Activity
Write out the full set of records exactly. Any pictures in them do not belong in the copy.

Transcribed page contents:

= = = = = = =

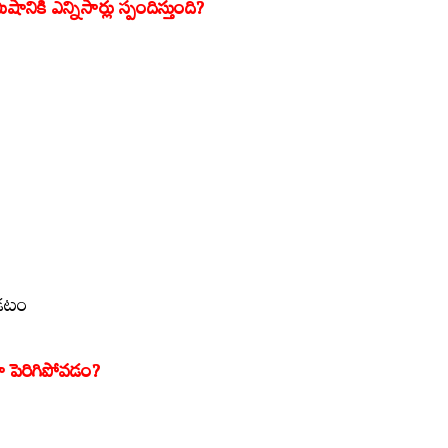
ికి ఎన్నిసార్లు స్పందిస్తుంది?
్పడటం
ా
పెరిగిపోవడం?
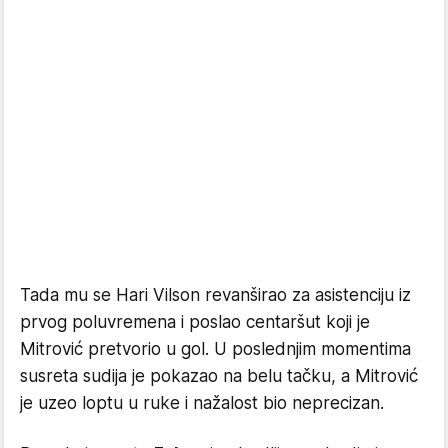
Tada mu se Hari Vilson revanširao za asistenciju iz
prvog poluvremena i poslao centaršut koji je
Mitrović pretvorio u gol. U poslednjim momentima
susreta sudija je pokazao na belu tačku, a Mitrović
je uzeo loptu u ruke i nažalost bio neprecizan.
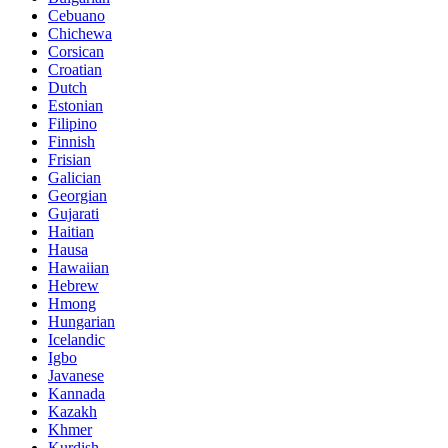
Cebuano
Chichewa
Corsican
Croatian
Dutch
Estonian
Filipino
Finnish
Frisian
Galician
Georgian
Gujarati
Haitian
Hausa
Hawaiian
Hebrew
Hmong
Hungarian
Icelandic
Igbo
Javanese
Kannada
Kazakh
Khmer
Kurdish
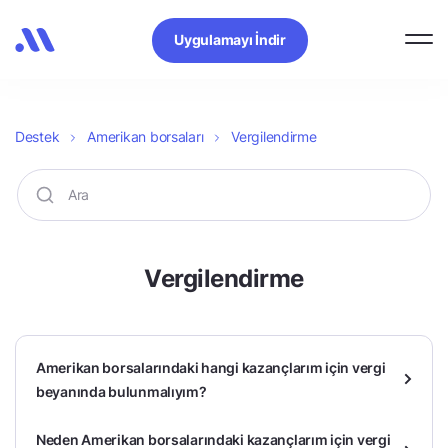
Uygulamayı İndir
Destek
Amerikan borsaları
Vergilendirme
Vergilendirme
Amerikan borsalarındaki hangi kazançlarım için vergi
beyanında bulunmalıyım?
Neden Amerikan borsalarındaki kazançlarım için vergi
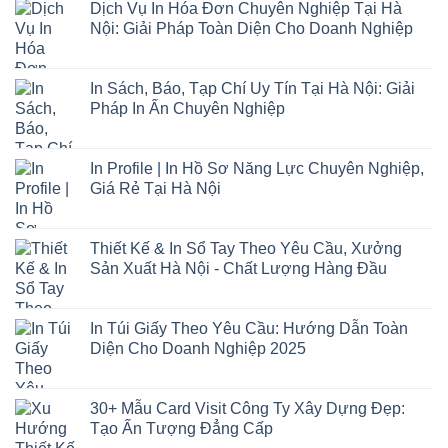
Dịch Vụ In Hóa Đơn Chuyên Nghiệp Tại Hà
Nội: Giải Pháp Toàn Diện Cho Doanh Nghiệp
In Sách, Báo, Tạp Chí Uy Tín Tại Hà Nội: Giải
Pháp In Ấn Chuyên Nghiệp
In Profile | In Hồ Sơ Năng Lực Chuyên Nghiệp,
Giá Rẻ Tại Hà Nội
Thiết Kế & In Sổ Tay Theo Yêu Cầu, Xưởng
Sản Xuất Hà Nội - Chất Lượng Hàng Đầu
In Túi Giấy Theo Yêu Cầu: Hướng Dẫn Toàn
Diện Cho Doanh Nghiệp 2025
30+ Mẫu Card Visit Công Ty Xây Dựng Đẹp:
Tạo Ấn Tượng Đẳng Cấp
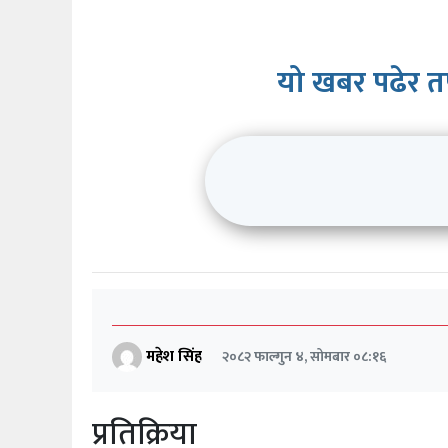
यो खबर पढेर त
महेश सिंह
२०८२ फाल्गुन ४, सोमबार ०८:१६
प्रतिक्रिया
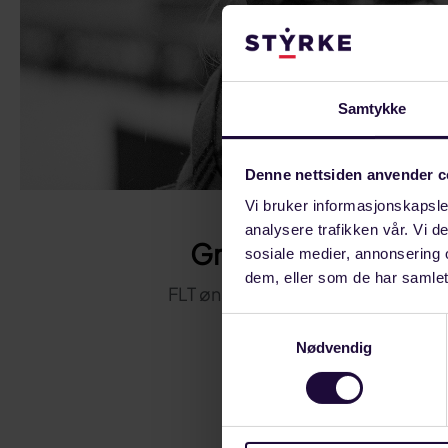
Samtykke
Denne nettsiden anvender c
Vi bruker informasjonskapsler
MAI 01, 2023
analysere trafikken vår. Vi 
Gratulerer med dag
sosiale medier, annonsering 
dem, eller som de har samlet
FLT ønsker alle en strålende 1. mai
Samtykkevalg
LANDINDUSTRI
Nødvendig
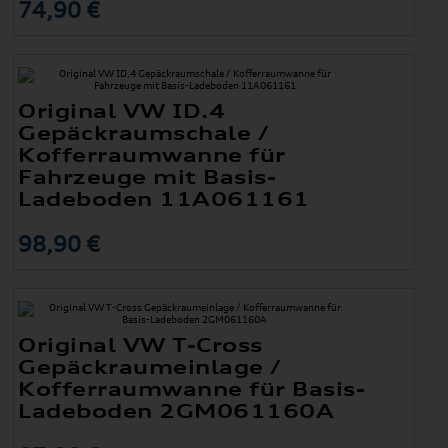
74,90 €
Original VW ID.4
Gepäckraumschale /
Kofferraumwanne für
Fahrzeuge mit Basis-
Ladeboden 11A061161
98,90 €
Original VW T-Cross
Gepäckraumeinlage /
Kofferraumwanne für Basis-
Ladeboden 2GM061160A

= = = = = = =

Written reply
ికి ఎన్నిసార్లు స్పందిస్తుంది?
్పడటం
ా
పెరిగిపోవడం?
Tada mu se Hari Vilson revanširao za asistenciju iz
prvog poluvremena i poslao centaršut koji je
Mitrović pretvorio u gol. U poslednjim momentima
susreta sudija je pokazao na belu tačku, a Mitrović
je uzeo loptu u ruke i nažalost bio neprecizan.
Cebuano
Chichewa
Corsican
Croatian
Dutch
Estonian
Filipino
Finnish
Frisian
Galician
Georgian
Gujarati
Haitian
Hausa
Hawaiian
Hebrew
Hmong
Hungarian
Icelandic
Igbo
Javanese
Kannada
Kazakh
Khmer
Kurdish
Uygulamayı İndir
Destek
Amerikan borsaları
Vergilendirme
Vergilendirme
Amerikan borsalarındaki hangi kazançlarım için vergi
beyanında bulunmalıyım?
Neden Amerikan borsalarındaki kazançlarım için vergi
Dịch Vụ In Hóa Đơn Chuyên Nghiệp Tại Hà
Nội: Giải Pháp Toàn Diện Cho Doanh Nghiệp
In Sách, Báo, Tạp Chí Uy Tín Tại Hà Nội: Giải
Pháp In Ấn Chuyên Nghiệp
In Profile | In Hồ Sơ Năng Lực Chuyên Nghiệp,
Giá Rẻ Tại Hà Nội
Thiết Kế & In Sổ Tay Theo Yêu Cầu, Xưởng
Sản Xuất Hà Nội - Chất Lượng Hàng Đầu
In Túi Giấy Theo Yêu Cầu: Hướng Dẫn Toàn
Diện Cho Doanh Nghiệp 2025
30+ Mẫu Card Visit Công Ty Xây Dựng Đẹp:
Tạo Ấn Tượng Đẳng Cấp
यो खबर पढेर त
महेश सिंह
२०८२ फाल्गुन ४, सोमबार ०८:१६
प्रतिक्रिया
Samtykke
Denne nettsiden anvender c
Vi bruker informasjonskapsler
MAI 01, 2023
analysere trafikken vår. Vi 
Gratulerer med dag
sosiale medier, annonsering 
dem, eller som de har samlet
FLT ønsker alle en strålende 1. mai
Samtykkevalg
LANDINDUSTRI
Nødvendig
74,90 €
Original VW ID.4
Gepäckraumschale /
Kofferraumwanne für
Fahrzeuge mit Basis-
Ladeboden 11A061161
98,90 €
Original VW T-Cross
Gepäckraumeinlage /
Kofferraumwanne für Basis-
Ladeboden 2GM061160A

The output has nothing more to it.